Henry VII had been raised on tales of Henry V’s military exploits in France, and he tried, throughout his reign, to identify himself with that greatest of Lancastrian kings. He also appreciated, as Henry V had, that a successful war against France would help to legitimise his dynasty and to purge the ill-humours of unrest and rebellion. Fighting the French bound society together against a common enemy, and allowed unruly elements at home to indulge their desire for loot or chivalric glory abroad. French incursions into Brittany in 1488 gave Henry the perfect excuse for renewing hostilities against them, and between 1489 and 1492 he launched numerous military expeditions to support the Bretons in their struggle to preserve their independence.
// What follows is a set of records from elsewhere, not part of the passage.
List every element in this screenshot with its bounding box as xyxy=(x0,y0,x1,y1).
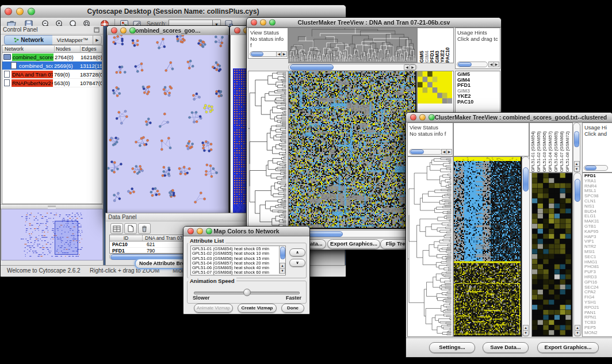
minimize-button[interactable] xyxy=(16,8,24,16)
tv1-heatmap[interactable] xyxy=(288,71,417,229)
create-vizmap-button[interactable]: Create Vizmap xyxy=(238,304,277,313)
birdseye-canvas[interactable] xyxy=(2,209,101,259)
done-button[interactable]: Done xyxy=(281,304,304,313)
zoom-button[interactable] xyxy=(206,228,212,235)
delete-attribute-trash-icon[interactable] xyxy=(138,223,151,234)
zoom-button[interactable] xyxy=(129,28,136,34)
treeview-dna-titlebar[interactable]: ClusterMaker TreeView : DNA and Tran 07-… xyxy=(247,18,501,28)
heatmap-column-label[interactable]: YKE2 xyxy=(439,28,445,63)
minimize-button[interactable] xyxy=(120,28,127,34)
heatmap-column-label[interactable]: GIM5 xyxy=(419,28,424,63)
network-nodes-count: 769(0) xyxy=(53,71,79,78)
tv2-usage-scrollbar[interactable] xyxy=(584,165,608,171)
zoom-button[interactable] xyxy=(429,114,435,121)
heatmap-column-label[interactable]: GPL51-04 (GSM857) xyxy=(548,123,553,172)
slider-thumb[interactable] xyxy=(243,289,251,296)
tv2-collabel-scrollbar[interactable]: ▲ ▼ xyxy=(573,122,580,173)
select-attributes-icon[interactable] xyxy=(110,223,123,234)
network-edges-count: 107847(0) xyxy=(79,80,102,86)
export-graphics-button[interactable]: Export Graphics... xyxy=(537,342,599,353)
export-graphics-button[interactable]: Export Graphics... xyxy=(327,239,380,249)
scroll-down-icon[interactable]: ▼ xyxy=(523,330,529,336)
tab-overflow-button[interactable]: ▶ xyxy=(93,35,102,45)
scroll-down-icon[interactable]: ▼ xyxy=(280,268,285,274)
heatmap-column-label[interactable]: PFD1 xyxy=(429,28,434,63)
heatmap-column-label[interactable]: GIM3 xyxy=(434,28,439,63)
dp-col-id[interactable]: ID xyxy=(110,235,142,241)
heatmap-column-label[interactable]: GPL51-01 (GSM854) xyxy=(530,123,536,172)
close-button[interactable] xyxy=(234,28,240,34)
tv1-heatmap-hscrollbar[interactable]: ◀ ▶ xyxy=(288,64,417,71)
heatmap-column-label[interactable]: GPL51-06 (GSM865) xyxy=(553,123,559,172)
tv2-heatmap[interactable] xyxy=(453,156,522,337)
minimize-button[interactable] xyxy=(260,20,266,26)
scroll-down-icon[interactable]: ▼ xyxy=(574,166,580,172)
tv1-column-dendrogram[interactable] xyxy=(288,28,417,63)
new-attribute-icon[interactable] xyxy=(124,223,137,234)
tv1-gene-dendrogram[interactable] xyxy=(248,71,288,229)
minimize-button[interactable] xyxy=(197,228,203,235)
scroll-right-icon[interactable]: ▶ xyxy=(410,64,416,70)
heatmap-column-label[interactable]: GPL51-07 (GSM868) xyxy=(559,123,565,172)
network-view-titlebar[interactable]: combined_scores_good.txt--cluste... xyxy=(107,26,229,36)
attribute-list-scrollbar[interactable]: ▲ ▼ xyxy=(279,246,285,274)
heatmap-column-label[interactable]: GIM4 xyxy=(424,28,429,63)
network-table-row[interactable]: combined_scores2764(0)16218(0) xyxy=(2,53,102,62)
birdseye-view[interactable] xyxy=(1,209,103,260)
close-button[interactable] xyxy=(5,8,12,16)
zoom-button[interactable] xyxy=(28,8,35,16)
save-data-button[interactable]: Save Data... xyxy=(483,342,529,353)
scroll-right-icon[interactable]: ▶ xyxy=(281,51,287,57)
network-table-row[interactable]: RNAPuberNov2+563(0)107847(0) xyxy=(2,79,102,87)
attribute-list-label: Attribute List xyxy=(188,237,225,244)
network-name: combined_sco xyxy=(18,62,53,70)
main-titlebar[interactable]: Cytoscape Desktop (Session Name: collins… xyxy=(1,5,346,18)
network-name: DNA and Tran 07 xyxy=(12,71,53,78)
close-button[interactable] xyxy=(188,228,194,235)
tab-vizmapper[interactable]: VizMapper™ xyxy=(52,35,93,45)
tv1-view-status-title: View Status xyxy=(250,29,286,36)
attribute-list-item[interactable]: GPL51-07 (GSM868) heat shock 60 min xyxy=(192,270,284,275)
move-attribute-up-button[interactable]: ∧ xyxy=(289,248,305,256)
faster-label: Faster xyxy=(286,295,301,301)
minimize-button[interactable] xyxy=(419,114,426,121)
move-attribute-down-button[interactable]: ∨ xyxy=(289,259,305,267)
gene-label[interactable]: MON2 xyxy=(584,331,612,336)
tv2-zoom-heatmap[interactable] xyxy=(531,173,573,337)
dense-network-canvas[interactable] xyxy=(233,68,247,213)
col-nodes[interactable]: Nodes xyxy=(54,46,80,52)
close-button[interactable] xyxy=(251,20,257,26)
scroll-right-icon[interactable]: ▶ xyxy=(446,149,452,155)
heatmap-column-label[interactable]: PAC10 xyxy=(445,28,450,63)
tab-network[interactable]: Network xyxy=(4,35,53,45)
tv2-heatmap-vscrollbar[interactable]: ▲ ▼ xyxy=(522,156,530,337)
heatmap-column-label[interactable]: GPL51-02 (GSM855) xyxy=(536,123,542,172)
tv2-column-dendrogram[interactable] xyxy=(453,122,529,156)
network-canvas[interactable] xyxy=(108,35,228,215)
treeview-combined-titlebar[interactable]: ClusterMaker TreeView : combined_scores_… xyxy=(406,113,612,122)
control-panel-title: Control Panel xyxy=(3,26,38,33)
tv2-status-scrollbar[interactable] xyxy=(409,149,442,155)
tv2-gene-dendrogram[interactable] xyxy=(407,156,453,337)
close-button[interactable] xyxy=(111,28,117,34)
scroll-right-icon[interactable]: ▶ xyxy=(494,62,499,67)
map-colors-titlebar[interactable]: Map Colors to Network xyxy=(183,227,309,236)
close-button[interactable] xyxy=(410,114,416,121)
settings-button[interactable]: Settings... xyxy=(429,342,475,353)
heatmap-row-label[interactable]: PAC10 xyxy=(457,99,500,105)
tv1-view-status-text: No status info f xyxy=(250,36,286,48)
zoom-button[interactable] xyxy=(269,20,276,26)
col-edges[interactable]: Edges xyxy=(80,46,102,52)
network-table-row[interactable]: combined_sco2569(6)13112(15) xyxy=(2,62,102,70)
heatmap-column-label[interactable]: GPL51-03 (GSM856) xyxy=(542,123,548,172)
heatmap-column-label[interactable]: GPL51-08 (GSM872) xyxy=(565,123,571,172)
tv1-status-scrollbar[interactable] xyxy=(250,51,278,57)
network-table-row[interactable]: DNA and Tran 07769(0)183728(0) xyxy=(2,70,102,79)
attribute-listbox[interactable]: GPL51-01 (GSM854) heat shock 05 minGPL51… xyxy=(190,246,286,275)
tv2-zoom-vscrollbar[interactable]: ▲ ▼ xyxy=(573,173,582,337)
scroll-down-icon[interactable]: ▼ xyxy=(575,330,580,336)
float-panel-icon[interactable] xyxy=(94,27,100,33)
animate-vizmap-button[interactable]: Animate Vizmap xyxy=(194,304,233,313)
tv1-usage-scrollbar[interactable] xyxy=(457,62,488,67)
col-network[interactable]: Network xyxy=(2,46,54,52)
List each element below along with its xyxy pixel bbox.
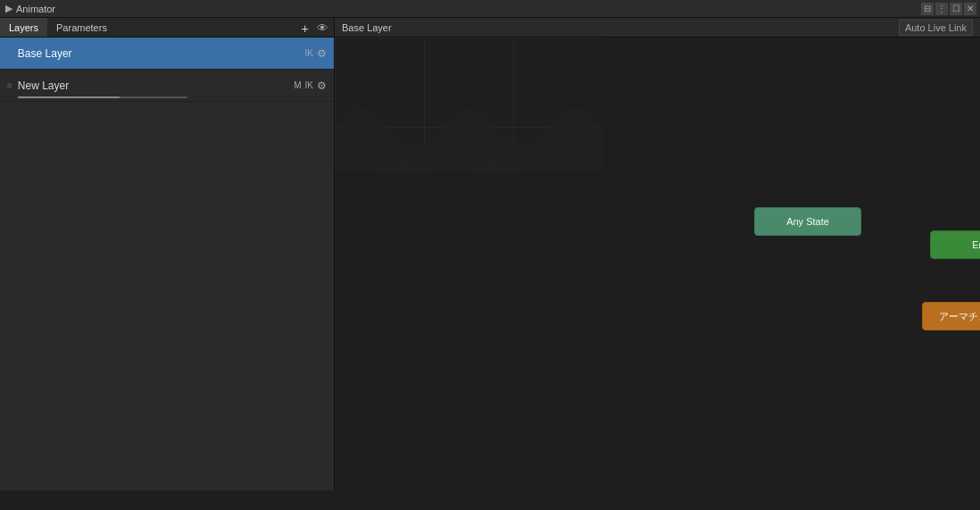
entry-label: Entry	[972, 239, 980, 250]
ik-badge: IK	[305, 48, 313, 58]
layer-item-base[interactable]: ≡ Base Layer IK ⚙	[0, 38, 334, 70]
layer-name-new: New Layer	[18, 79, 294, 92]
canvas-header: Base Layer Auto Live Link	[335, 18, 980, 38]
window-title: Animator	[16, 4, 55, 14]
armature-label: アーマチュア|アップ	[939, 310, 980, 323]
panel-tab-bar: Layers Parameters + 👁	[0, 18, 334, 38]
add-layer-button[interactable]: +	[301, 20, 309, 35]
state-entry[interactable]: Entry	[930, 230, 980, 259]
state-armature[interactable]: アーマチュア|アップ	[922, 302, 980, 330]
window-controls: ⊟ ⋮ ☐ ✕	[921, 3, 976, 15]
canvas-grid	[335, 38, 602, 171]
canvas-area: Base Layer Auto Live Link	[335, 18, 980, 490]
layer-settings-icon-new[interactable]: ⚙	[317, 79, 327, 92]
layer-item-new[interactable]: ≡ New Layer M IK ⚙	[0, 70, 334, 102]
layer-badges-base: IK	[305, 48, 313, 58]
drag-handle-icon-new: ≡	[7, 80, 12, 90]
more-button[interactable]: ⋮	[935, 3, 948, 15]
eye-icon[interactable]: 👁	[317, 21, 328, 34]
any-state-label: Any State	[786, 216, 829, 227]
state-any-state[interactable]: Any State	[754, 207, 861, 236]
minimize-button[interactable]: ⊟	[921, 3, 934, 15]
drag-handle-icon: ≡	[7, 48, 12, 58]
maximize-button[interactable]: ☐	[950, 3, 962, 15]
title-bar: ▶ Animator ⊟ ⋮ ☐ ✕	[0, 0, 980, 18]
left-panel: Layers Parameters + 👁 ≡ Base Layer IK ⚙ …	[0, 18, 335, 490]
layer-progress	[18, 96, 187, 98]
m-badge: M	[294, 80, 301, 90]
tab-parameters[interactable]: Parameters	[47, 18, 116, 37]
layer-badges-new: M IK	[294, 80, 313, 90]
ik-badge-new: IK	[305, 80, 313, 90]
layer-settings-icon-base[interactable]: ⚙	[317, 47, 327, 60]
auto-live-link-button[interactable]: Auto Live Link	[899, 20, 973, 36]
tab-layers[interactable]: Layers	[0, 18, 47, 37]
canvas-breadcrumb: Base Layer	[342, 22, 392, 33]
canvas-content[interactable]: Any State Entry Exit アーマチュア|アップ	[335, 38, 980, 490]
main-layout: Layers Parameters + 👁 ≡ Base Layer IK ⚙ …	[0, 18, 980, 490]
animator-pin-icon: ▶	[5, 3, 12, 14]
layer-progress-bar	[18, 96, 120, 98]
layer-name-base: Base Layer	[18, 47, 305, 60]
close-button[interactable]: ✕	[964, 3, 976, 15]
However, the growing power of the French crown meant that Henry could not wage war against the old enemy single-handedly. He was obliged to negotiate alliances with the Habsburg Archduke Maximilian and Spain’s husband-and-wife monarchs Ferdinand and Isabella, who had their own claims and grievances against the French. Indeed, it was in an effort to detach Henry from this alliance that the French king Charles VIII supported Perkin Warbeck. Likewise, it was because Maximilian believed that Henry had betrayed him in making peace with Charles in 1492 that he too offered his support to the would-be usurper. In truth, the allies had such differing, indeed contradictory, strategic objectives that there was little chance of them mounting a coordinated offensive against the French.